I always chose case by case basis.

I don't think you should assume that a big city girl would not want a blue collar boy - I would rather have a nice guy who is blue collar and happy with his job than a maniac white collar guy who is really married to his job.

The real issue would be if you would feel comfortable with a woman who makes more money than you I guess.

As for me, I am done with online dating. No more for me.

iVillage Member
Registered: 01-05-2005
Tue, 03-22-2005 - 11:32am

LOL...*straightening my crown* Thanks Judy


I always figure...a divorce record and a traffic ticket or two are fine, but when it gets to bad checks passed or other criminal infractions...I don't need the drama.


I'm not getting dates online again either, though sometimes they're interesting to look through. Reminds me why I don't do it. :)


I did see someone on there I actually know though, this week. Someone from the diversity group. I've considered dropping him a friendly line...no dating though.

iVillage Member
Registered: 03-28-2003
Wed, 03-23-2005 - 2:54am

Yes, I remember something about the photos on eHarmony. I think though, that they tried to discourage you from posting a photo until after several letters had been exchanged. I have mixed feelings about the value of that. I find that intelligent, well educated women seem much more attracted to me when they know me by my writing than by my appearance. And I haven't been wild about the women who have been attracted to me for my appearance. So, I don't know if it's good or bad.

Anyway, in looking at a woman's job/income, it's not about her making more money, but where and how she makes it. My ex made more than I did for quite a few years and she was the one that was angry about it.
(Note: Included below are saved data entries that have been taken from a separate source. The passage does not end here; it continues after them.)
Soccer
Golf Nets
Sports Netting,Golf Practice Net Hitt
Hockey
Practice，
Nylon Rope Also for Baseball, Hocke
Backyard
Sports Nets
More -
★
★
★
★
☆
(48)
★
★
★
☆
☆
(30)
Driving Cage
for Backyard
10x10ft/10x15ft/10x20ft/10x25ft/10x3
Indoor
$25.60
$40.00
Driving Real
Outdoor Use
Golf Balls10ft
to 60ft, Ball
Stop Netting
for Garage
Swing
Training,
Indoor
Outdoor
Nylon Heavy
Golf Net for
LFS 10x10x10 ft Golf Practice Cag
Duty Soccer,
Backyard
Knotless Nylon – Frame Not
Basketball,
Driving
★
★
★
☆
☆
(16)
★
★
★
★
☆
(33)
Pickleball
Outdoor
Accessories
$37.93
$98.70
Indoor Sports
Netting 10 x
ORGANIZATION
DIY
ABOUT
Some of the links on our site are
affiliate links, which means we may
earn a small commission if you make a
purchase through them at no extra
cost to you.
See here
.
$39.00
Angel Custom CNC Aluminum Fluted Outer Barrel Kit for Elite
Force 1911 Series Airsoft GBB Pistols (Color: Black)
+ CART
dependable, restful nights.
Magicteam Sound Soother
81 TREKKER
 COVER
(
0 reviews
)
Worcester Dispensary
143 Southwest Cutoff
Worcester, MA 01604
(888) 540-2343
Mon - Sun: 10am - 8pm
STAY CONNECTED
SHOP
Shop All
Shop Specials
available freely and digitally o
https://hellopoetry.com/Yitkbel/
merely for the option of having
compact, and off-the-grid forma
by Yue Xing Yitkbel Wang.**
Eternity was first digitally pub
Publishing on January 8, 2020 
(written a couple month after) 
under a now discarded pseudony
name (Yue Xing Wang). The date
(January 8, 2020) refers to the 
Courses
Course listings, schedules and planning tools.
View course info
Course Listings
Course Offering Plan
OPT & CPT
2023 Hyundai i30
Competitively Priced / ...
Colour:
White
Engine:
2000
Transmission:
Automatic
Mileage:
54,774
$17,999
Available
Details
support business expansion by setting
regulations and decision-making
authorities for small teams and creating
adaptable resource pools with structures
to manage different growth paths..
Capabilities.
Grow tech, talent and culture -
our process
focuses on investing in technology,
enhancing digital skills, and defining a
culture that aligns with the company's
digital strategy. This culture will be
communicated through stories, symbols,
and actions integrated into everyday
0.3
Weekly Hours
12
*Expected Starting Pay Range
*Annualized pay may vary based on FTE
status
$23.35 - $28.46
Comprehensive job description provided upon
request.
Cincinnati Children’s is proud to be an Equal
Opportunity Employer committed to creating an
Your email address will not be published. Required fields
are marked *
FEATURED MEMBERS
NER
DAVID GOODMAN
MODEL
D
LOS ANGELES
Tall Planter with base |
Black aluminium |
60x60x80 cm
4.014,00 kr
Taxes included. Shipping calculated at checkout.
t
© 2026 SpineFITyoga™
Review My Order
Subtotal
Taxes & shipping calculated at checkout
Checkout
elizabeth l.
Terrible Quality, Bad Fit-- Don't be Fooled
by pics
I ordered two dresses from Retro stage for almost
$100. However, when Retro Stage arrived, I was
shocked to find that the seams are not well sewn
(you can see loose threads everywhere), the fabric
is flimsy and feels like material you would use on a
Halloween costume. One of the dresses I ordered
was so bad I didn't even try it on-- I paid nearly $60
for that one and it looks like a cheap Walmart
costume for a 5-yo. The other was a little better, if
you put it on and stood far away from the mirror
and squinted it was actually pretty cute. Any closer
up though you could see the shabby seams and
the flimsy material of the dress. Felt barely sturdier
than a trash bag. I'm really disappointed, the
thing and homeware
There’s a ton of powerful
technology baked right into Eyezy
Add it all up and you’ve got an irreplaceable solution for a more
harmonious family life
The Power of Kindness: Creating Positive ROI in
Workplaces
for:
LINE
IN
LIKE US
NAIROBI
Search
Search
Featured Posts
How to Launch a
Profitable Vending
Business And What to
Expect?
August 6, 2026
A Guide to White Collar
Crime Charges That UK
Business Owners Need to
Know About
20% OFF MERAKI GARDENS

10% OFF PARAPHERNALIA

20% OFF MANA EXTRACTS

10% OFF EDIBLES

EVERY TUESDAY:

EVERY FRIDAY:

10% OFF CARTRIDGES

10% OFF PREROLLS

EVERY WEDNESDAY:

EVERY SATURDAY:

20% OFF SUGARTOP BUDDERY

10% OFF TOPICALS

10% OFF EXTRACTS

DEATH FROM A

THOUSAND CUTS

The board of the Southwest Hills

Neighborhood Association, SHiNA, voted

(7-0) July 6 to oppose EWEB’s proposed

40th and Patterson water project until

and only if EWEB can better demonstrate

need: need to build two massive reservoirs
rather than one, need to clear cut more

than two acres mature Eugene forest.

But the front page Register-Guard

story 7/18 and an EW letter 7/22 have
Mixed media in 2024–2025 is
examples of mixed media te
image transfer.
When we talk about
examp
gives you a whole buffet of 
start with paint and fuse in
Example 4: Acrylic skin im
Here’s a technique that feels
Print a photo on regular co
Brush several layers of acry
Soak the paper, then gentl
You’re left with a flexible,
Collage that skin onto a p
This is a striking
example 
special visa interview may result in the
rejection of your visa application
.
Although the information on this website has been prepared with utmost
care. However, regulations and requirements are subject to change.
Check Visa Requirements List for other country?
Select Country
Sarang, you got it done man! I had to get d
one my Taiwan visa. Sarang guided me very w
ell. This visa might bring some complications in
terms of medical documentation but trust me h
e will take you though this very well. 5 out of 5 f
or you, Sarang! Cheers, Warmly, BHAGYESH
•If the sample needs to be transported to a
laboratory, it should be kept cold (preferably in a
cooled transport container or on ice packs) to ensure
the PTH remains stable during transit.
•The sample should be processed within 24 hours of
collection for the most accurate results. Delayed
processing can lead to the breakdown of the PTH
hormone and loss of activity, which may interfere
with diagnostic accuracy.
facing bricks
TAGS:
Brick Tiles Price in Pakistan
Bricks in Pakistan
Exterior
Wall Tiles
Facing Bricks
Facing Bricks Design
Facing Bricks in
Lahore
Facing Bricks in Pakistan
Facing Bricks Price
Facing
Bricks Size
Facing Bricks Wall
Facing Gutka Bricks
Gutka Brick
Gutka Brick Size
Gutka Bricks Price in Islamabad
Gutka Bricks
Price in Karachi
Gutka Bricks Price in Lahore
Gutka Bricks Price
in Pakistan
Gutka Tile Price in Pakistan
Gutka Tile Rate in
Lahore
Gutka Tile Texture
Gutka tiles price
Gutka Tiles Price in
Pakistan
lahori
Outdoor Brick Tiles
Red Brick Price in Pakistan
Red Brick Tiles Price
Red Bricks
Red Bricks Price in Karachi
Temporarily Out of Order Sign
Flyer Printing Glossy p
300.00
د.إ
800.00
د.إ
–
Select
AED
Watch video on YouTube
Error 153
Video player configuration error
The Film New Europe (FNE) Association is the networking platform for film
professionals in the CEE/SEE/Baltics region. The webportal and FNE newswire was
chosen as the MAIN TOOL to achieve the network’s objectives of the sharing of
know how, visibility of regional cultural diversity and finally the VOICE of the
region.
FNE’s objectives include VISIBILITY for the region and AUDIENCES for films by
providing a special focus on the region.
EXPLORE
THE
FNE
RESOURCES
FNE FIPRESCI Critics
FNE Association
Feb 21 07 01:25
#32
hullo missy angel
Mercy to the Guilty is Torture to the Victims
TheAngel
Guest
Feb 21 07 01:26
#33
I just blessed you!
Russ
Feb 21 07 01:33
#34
Of course, she was also angry when I made more money than she did.

But in terms of a match, I won't move to the city, this is as urban as I get. Unfortunately, none of those women could have made that kind of money within 75 miles of where I live, and many would have had to leave the state. If someone pursues an education and profession that requires that they live in a metro area, they aren't going to be happy in my area. There are way too many Lifetime movies ("The Movie Star and the Cowboy", "The Heiress and the Carpenter", "The Super Model and the Bum", etc.) that have the idea of the sophisticated, educated, rich professional woman who is unhappy and doesn't know it until she meets the blue collar country guy. Anyone close to my age needs to have known what they want in life long before they meet me.

That was really the problem I had with the Mexican woman. She could not give up her professional life and move here. I think the same thing would happen with most other professional women.

I'm friends with a lot of urban people, and they actually value me in part because my insights are different from what they get from the people with whom they normally associate (part of the reason for my being put on regional committees and boards). But I have a life style that my kids and I enjoy and I won't change it. I make good money for where I live, but I also know that I make only 60-75% of what I'd make if I lived in a metro area. In some areas, such as Detroit or Houston, I could easily triple my income.